"""
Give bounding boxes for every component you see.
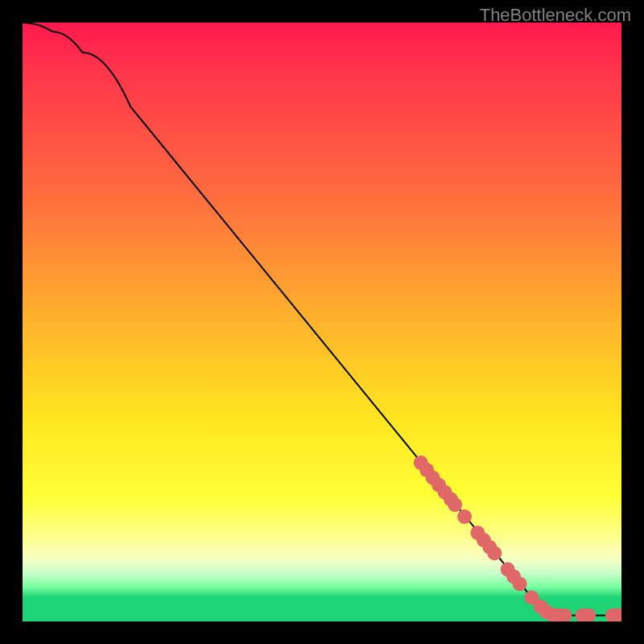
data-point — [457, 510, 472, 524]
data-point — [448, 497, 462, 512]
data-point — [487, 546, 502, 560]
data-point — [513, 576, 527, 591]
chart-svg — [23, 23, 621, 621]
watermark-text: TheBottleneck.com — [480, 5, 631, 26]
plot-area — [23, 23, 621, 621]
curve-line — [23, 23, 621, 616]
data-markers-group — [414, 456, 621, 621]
"""
What you should do> Set aside the pictures. Then return every line of the material above verbatim.

Answer to this problem>
Give bounding boxes for every component you see.
data-point — [457, 510, 472, 524]
data-point — [448, 497, 462, 512]
data-point — [487, 546, 502, 560]
data-point — [513, 576, 527, 591]
chart-svg — [23, 23, 621, 621]
watermark-text: TheBottleneck.com — [480, 5, 631, 26]
plot-area — [23, 23, 621, 621]
curve-line — [23, 23, 621, 616]
data-markers-group — [414, 456, 621, 621]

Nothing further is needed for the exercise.